管事一听,惊得连连告饶:“大老爷啊,大老爷这债可不能消啊!赌坊押给裴宸惜这么多银子,难不成要打水漂?这万万不可啊!”

知县嫌他聒噪,不满地瞪了他一眼,道:“本官是那样是非不分的人吗?本官已说过,欠债还钱,天经地义。如今裴宸惜不见人影,这债自然是要裴家替他还的。等他人寻见了,是不是被教唆,定夺后再判。”

裴云惜微颤着嘴唇,不敢大口地喘息,问道:“知县老爷,这债……不能等草民的五弟寻见后,再判吗?”

“这等民事案子,本官亦不能偏袒于何人,就事论事,裴宸惜既然欠了赌坊的债,就该还。至于他是不是受骗,还得搬出证据,让他亲自来告诉本官。”知县冷淡地扫了裴云惜一眼,“裴家在临安也算是小有名气,五百两确实不少,但未至还不出的地步吧?”

裴云惜死死地咬着牙根,不敢抬头。

“裴宸惜豪赌,算是裴家家门不幸,赌坊虽是黑白混杂之地,但也有规矩,本官限你们五日内将债款还清,否则按律公办!”

管事喜得连连磕头,觉得这下回去跟老板有了交代。

知县退堂后,所有人撤离了公堂,唯独剩了裴云惜一人还跪在那儿。整理好公堂记录的师爷出来看见他,不由得叹道:“唉哟你怎还跪着呢?”

裴云惜脸色发白,寂寂地看了他一眼,道:“师爷,这债……实不相瞒,家中已是力不从心,实在是……”

“唉唉,裴二公子,老夫当年有幸在西湖边听你弹过琴,颇为叹服你的琴艺。见你如此恳求,老夫只能实言相告了,”师爷捋着黑须,道,“这债啊,谁欠的谁还,只要把你的五弟找回来,再一纸昭告天下,与他断绝关系,这债自然也与你们裴家无关了。”

裴云惜眼中满是震惊之色,不可置信道:“我们怎……怎能做出如此无情无义之事?他毕竟是我五弟啊。”

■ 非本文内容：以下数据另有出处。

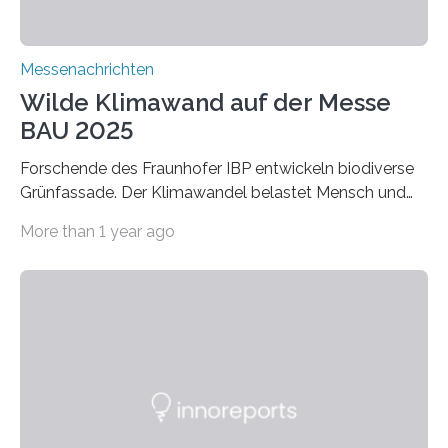
Messenachrichten
Wilde Klimawand auf der Messe
BAU 2025
Forschende des Fraunhofer IBP entwickeln biodiverse
Grünfassade. Der Klimawandel belastet Mensch und
Umwelt. Vor allem in Städten leidet die Bevölkerung im
More than 1 year ago
Sommer unter hohen Temperaturen und der
zunehmenden Trockenheit. Auch Insekten und Vögel
finden im urbanen Raum oftmals weniger Nahrung,
Unterschlupf- und Nistmöglichkeiten. Ein
Lösungsansatz kann die Begrünung von Fassaden und
Dächern darstellen. Forschende des Fraunhofer-
Instituts für Bauphysik IBP erproben aktuell in
Zusammenarbeit mit dem Institut für Akustik und
Bauphysik sowie dem Institut für Landschaftsplanung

“在钱财面前,亲人又算的了什么呢,裴二公子,你还太年轻啊。”师爷憾然地摇摇头,“人啊,是最不可靠的,还是钱比较可靠啊!老夫话已至此,裴二公子好好想想吧!”

师爷一摇一摆地晃出了衙门,裴云惜怔怔地望着他,嘴角扯出一丝无奈的苦笑。

拜赌坊的大闹所赐,整个临安城都已知晓裴家欠债难还的事。街头巷尾津津乐道,叹时运不济的,叹老天不公的,看热闹好戏的,层出不穷。所谓墙倒众人推,裴家已然孑然无依。都知裴府没钱了,买卖茶叶的都不敢给裴老爷赊账,怕这钱有去无回。生意一下子淡了,裴老爷只能回府陪着天天哭闹想上吊的夫人。

裴云惜一路走回去,不少人认出他来,指指点点,窃窃私语。即便是听不清,裴云惜也能猜到他们在议论何事。

他路过西大街,瞥见一旁的柳居,大门紧闭,灯笼高悬,心中不禁凄然地想,都怪自己偏见瞧人,将人瞧低了,如今真真是自讨苦吃。

他驻足不动,默默地将怀中的信抽出,又展开看了一遍。信中那人将贺廉的斑斑劣迹一一陈述,有依有据,令人无法驳斥。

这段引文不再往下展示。